CONSOL Energy Inc. (CNX - Analyst Report) divulged its updated resource reserves figures for the year 2012. The company added 954 billion cubic feet equivalent (Bcfe) of net proved reserves in its kitty via extensions and discoveries. This brings total proved reserves at the end of 2012 to around 3.993 trillion cubic feet equivalent (Tcfe), recording a 15% increase from the 2011 level.
The major contributor to the reserve pool was the Marcellus Shale play which brought in about 94% of the hydrocarbons. The Marcellus block witnessed proved reserves growth of 105% to 1,805 Bcfe from 882 Bcfe in 2011. Meanwhile proved developed reserves ("PUD") increased 79% to 427 Bcfe from 239 Bcfe in 2011.
Proved reserves were 46% of the proved undeveloped ones in 2012 compared with 39% in 2011. These exclude the prior classified proved developed reserves and include undeveloped reserve supplements from the Marcellus prospect. The 1,379 Bcfe of PUD from Marcellus reflects 38% of the total estimated to be drilled in the next five years.
Oil, condensates and liquids accounted for 2.2% or 88 Bcfe in the total proved reserves basket. Approximately 611% of natural gas production was replaced by CONSOL bringing the net output to 156 Bcfe in 2012. CONSOL Energy also clocked total proved, probable and possible reserves of 22.2 Tcfe at the end of 2012, reflecting a 10% surge from the 2011 reserve level.
Overall net adjustments including performance revisions, plan alterations and reserves loss owing to price lowered reserves by 285 Bcfe. This entails a 242 Bcfe increase from performance revisions with a concomitant fall of 527 Bcfe from price adjustments and plan changes. Price adjustments were based on 2012 price figures of $2.76 million British thermal units (MMBtu) compared with $4.12 MMBtu in 2011 and includes no reserve purchases.
Plan alterations led to a decline in drilling activities and shifting of focus away from the non-core properties while weak natural gas prices made CONSOL Energy veer towards its high-return Marcellus operations. The company’s projected drilling and completion costs related to extensions and discoveries in 2012 were $440.7 million.

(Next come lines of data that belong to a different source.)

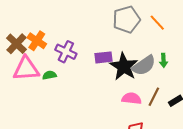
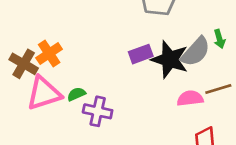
orange cross: (37, 41) -> (49, 54), turned 36
purple cross: (66, 52) -> (98, 111), moved
brown line: (154, 97) -> (218, 89), turned 60

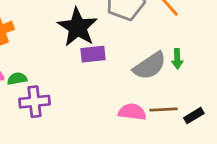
black star: (170, 59) -> (78, 27), moved
purple cross: (98, 111) -> (34, 102), turned -32

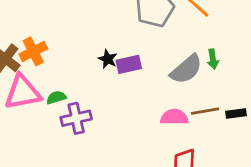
black star: (78, 27) -> (108, 59), moved, size x0.5
black rectangle: (194, 116) -> (236, 114), turned 30

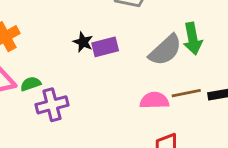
green arrow: (213, 59) -> (193, 39), size x1.5

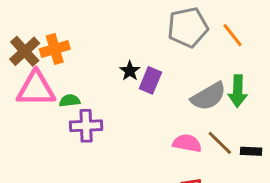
purple rectangle: (105, 47) -> (150, 80), turned -65
brown line: (186, 93) -> (220, 143), turned 44

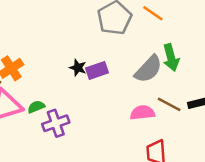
purple rectangle: (150, 80) -> (97, 70), turned 65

We believe the rising demand for coal in the emerging markets of China and India will boost metallurgical coal exports at CONSOL Energy. It is believed that domestic production in these countries is not sufficient to meet the increasing demand for coal.
The company will also benefit from the promising potential offered by the Brazilian markets particularly with the implementation of favorable monetary, fiscal and tax policies that brought about an upside in steel utilization rates. Moreover, normal winter weather and an expected upswing in natural gas prices could act as tailwinds.
However, regulatory pressure and underground operational risk are negatives that could undermine the growth opportunities. Presently, the company carries a Zacks Rank #3 (Hold).
We as of now prefer Zacks Rank #2 (Buy) stocks Natural Resource Partners L.P. (NRP - Analyst Report) , DTE Energy Company (DTE - Analyst Report) and The AES Corporation (AES - Analyst Report) .
Based in Canonsburg, PA, the company produces coal and natural gas for energy and raw material markets.